To win, a candidate must illustrate stark moral choices to the American populace.

Did Romney have an opportunity to run a populist campaign?

Mitt Romney had three opportunities to portray Obama in a polarizing way.  He could have argued that Barack Obama had attacked religious liberty through the HHS mandate.  This message would have resonated in fiscally liberal but religiously conservative Pennsylvania, Wisconsin, and Ohio.  He took a pass on this opportunity in the first debate and ran no election-time ads on this.  Mitt Romney could have attacked the Obama Administration on Benghazi as an example of Obama’s unwillingness to listen to his own Ambassador warning about the ascendancy of Islamism in Libya, proving that he was too ideological to prepare for Militant Islam.  He passed on this issue in the third debate and never ran ads on it.  And he could have attacked ObamaCare and the individual mandate as unconstitutional.  But he never mentioned the word “Obamacare” in any of the ads for his campaign.
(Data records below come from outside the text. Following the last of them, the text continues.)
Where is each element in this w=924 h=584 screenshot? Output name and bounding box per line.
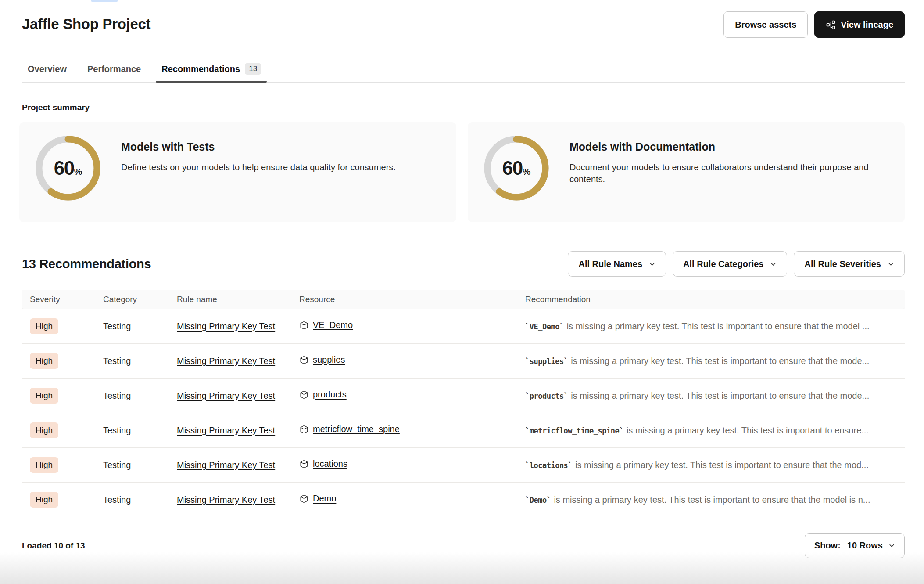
model-cube-icon (299, 459, 309, 469)
recommendation-cell: `VE_Demo`is missing a primary key test. … (525, 321, 905, 332)
table-footer: Loaded 10 of 13 Show: 10 Rows (22, 533, 905, 558)
recommendations-count-badge: 13 (245, 63, 261, 75)
recommendation-text: is missing a primary key test. This test… (627, 425, 869, 435)
col-recommendation: Recommendation (525, 295, 905, 304)
docs-donut-chart: 60 % (483, 135, 549, 201)
recommendations-table: Severity Category Rule name Resource Rec… (22, 290, 905, 517)
rule-categories-filter-label: All Rule Categories (683, 259, 763, 269)
resource-link[interactable]: supplies (299, 355, 345, 365)
browse-assets-button[interactable]: Browse assets (723, 11, 808, 38)
severity-badge: High (30, 492, 58, 508)
docs-card-title: Models with Documentation (569, 141, 889, 153)
rule-severities-filter[interactable]: All Rule Severities (794, 251, 905, 277)
rule-name-link[interactable]: Missing Primary Key Test (177, 425, 275, 435)
resource-name: Demo (313, 494, 336, 504)
docs-card-texts: Models with Documentation Document your … (569, 135, 889, 185)
rule-name-link[interactable]: Missing Primary Key Test (177, 495, 275, 505)
tests-percent: 60 (54, 157, 74, 179)
view-lineage-label: View lineage (841, 20, 893, 30)
category-cell: Testing (103, 495, 177, 505)
resource-name: metricflow_time_spine (313, 424, 400, 434)
loaded-count: Loaded 10 of 13 (22, 541, 85, 551)
col-severity: Severity (22, 295, 103, 304)
tab-overview[interactable]: Overview (22, 63, 72, 82)
col-rule-name: Rule name (177, 295, 299, 304)
tab-performance[interactable]: Performance (82, 63, 147, 82)
resource-name: supplies (313, 355, 345, 365)
page-title: Jaffle Shop Project (22, 16, 150, 32)
tab-recommendations[interactable]: Recommendations 13 (156, 63, 267, 82)
summary-cards: 60 % Models with Tests Define tests on y… (19, 122, 905, 222)
severity-badge: High (30, 422, 58, 438)
resource-name: products (313, 389, 347, 400)
model-cube-icon (299, 355, 309, 365)
rule-categories-filter[interactable]: All Rule Categories (673, 251, 787, 277)
table-row: High Testing Missing Primary Key Test su… (22, 344, 905, 379)
rule-name-link[interactable]: Missing Primary Key Test (177, 321, 275, 331)
rule-severities-filter-label: All Rule Severities (804, 259, 881, 269)
project-tabs: Overview Performance Recommendations 13 (22, 63, 905, 83)
project-page: Jaffle Shop Project Browse assets View l… (0, 0, 924, 584)
resource-name: VE_Demo (313, 320, 353, 330)
table-row: High Testing Missing Primary Key Test VE… (22, 309, 905, 344)
col-category: Category (103, 295, 177, 304)
recommendations-header: 13 Recommendations All Rule Names All Ru… (22, 251, 905, 277)
model-cube-icon (299, 390, 309, 400)
show-label: Show: (814, 541, 841, 551)
rule-names-filter[interactable]: All Rule Names (568, 251, 666, 277)
recommendation-cell: `products`is missing a primary key test.… (525, 391, 905, 401)
table-header-row: Severity Category Rule name Resource Rec… (22, 290, 905, 309)
show-rows-dropdown[interactable]: Show: 10 Rows (805, 533, 905, 558)
scrolled-tab-remnant (91, 0, 118, 2)
chevron-down-icon (770, 261, 777, 267)
severity-badge: High (30, 318, 58, 334)
rule-name-link[interactable]: Missing Primary Key Test (177, 391, 275, 400)
resource-link[interactable]: products (299, 389, 347, 400)
table-row: High Testing Missing Primary Key Test De… (22, 483, 905, 517)
model-cube-icon (299, 425, 309, 434)
tab-recommendations-label: Recommendations (161, 64, 240, 74)
tab-performance-label: Performance (87, 64, 141, 74)
recommendation-text: is missing a primary key test. This test… (575, 460, 869, 470)
severity-badge: High (30, 353, 58, 369)
chevron-down-icon (649, 261, 655, 267)
category-cell: Testing (103, 356, 177, 366)
resource-link[interactable]: metricflow_time_spine (299, 424, 400, 434)
view-lineage-button[interactable]: View lineage (814, 11, 905, 38)
resource-code: `locations` (525, 461, 572, 470)
recommendation-text: is missing a primary key test. This test… (554, 495, 870, 505)
docs-percent: 60 (502, 157, 523, 179)
header-actions: Browse assets View lineage (723, 11, 905, 38)
category-cell: Testing (103, 460, 177, 470)
resource-code: `metricflow_time_spine` (525, 426, 623, 435)
resource-link[interactable]: VE_Demo (299, 320, 353, 330)
severity-badge: High (30, 457, 58, 473)
tests-donut-value: 60 % (35, 135, 101, 201)
tests-percent-unit: % (74, 166, 82, 177)
tab-overview-label: Overview (28, 64, 67, 74)
recommendation-filters: All Rule Names All Rule Categories All R… (568, 251, 905, 277)
page-header: Jaffle Shop Project Browse assets View l… (0, 0, 924, 38)
recommendation-cell: `Demo`is missing a primary key test. Thi… (525, 495, 905, 505)
resource-link[interactable]: Demo (299, 494, 336, 504)
resource-code: `products` (525, 392, 568, 400)
recommendation-text: is missing a primary key test. This test… (571, 356, 869, 366)
tests-card-title: Models with Tests (121, 141, 396, 153)
recommendations-heading: 13 Recommendations (22, 257, 151, 271)
docs-card-description: Document your models to ensure collabora… (569, 162, 889, 185)
chevron-down-icon (888, 261, 894, 267)
tests-card-description: Define tests on your models to help ensu… (121, 162, 396, 173)
rule-name-link[interactable]: Missing Primary Key Test (177, 460, 275, 470)
resource-code: `supplies` (525, 357, 568, 366)
rule-name-link[interactable]: Missing Primary Key Test (177, 356, 275, 366)
table-row: High Testing Missing Primary Key Test pr… (22, 379, 905, 413)
recommendation-cell: `metricflow_time_spine`is missing a prim… (525, 425, 905, 436)
category-cell: Testing (103, 321, 177, 332)
resource-code: `Demo` (525, 496, 551, 505)
category-cell: Testing (103, 425, 177, 436)
resource-link[interactable]: locations (299, 459, 347, 469)
recommendation-text: is missing a primary key test. This test… (567, 321, 870, 331)
rule-names-filter-label: All Rule Names (578, 259, 642, 269)
models-with-docs-card: 60 % Models with Documentation Document … (468, 122, 905, 222)
project-summary-label: Project summary (22, 103, 905, 112)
However, Mitt Romney could never have levied any of those attacks without acknowledging that Barack Obama wanted to take the country in a different direction.  He would have had to argue that Benghazi was not a lack of leadership but a systematic Administrative-wide denial of the ongoing dangers of Islamism.  He would have had to argue that ObamaCare was not only bad for pragmatic budgetary reasons but also due to its invasive deprivation of American liberty.  And Romney would have had to argue that Obama was hostile to religious liberty, an issue on which the challenger refused to engage.

The reality is that despite his populist rhetoric and campaign style, President Barack Obama does not have a populist policy agenda.  The only issue where he seems to be more populist than Mitt Romney is immigration (though Obama destroyed immigration reform in 2007 and probably cannot be trusted on the issue).  Immigration hurt Mitt Romney badly by making Latinos the only portion of the electorate where he did worse than McCain.  Romney also hurt himself by failing to exploit the joint weakness of both Obama and Bush, who both pushed a regressive, elitist, easy money monetary policy.

Although the President’s policies push the boundaries of acceptable elitism in US politics, Obama’s campaign style is so populist that swing voters — who are less political — can be forgiven for thinking that Romney is more elitist than Obama.  Barack Obama made a moral argument for the policies of the Left.  And Romney insisted that he and Obama wanted the same pragmatic solutions but that his own resume was better for that outcome.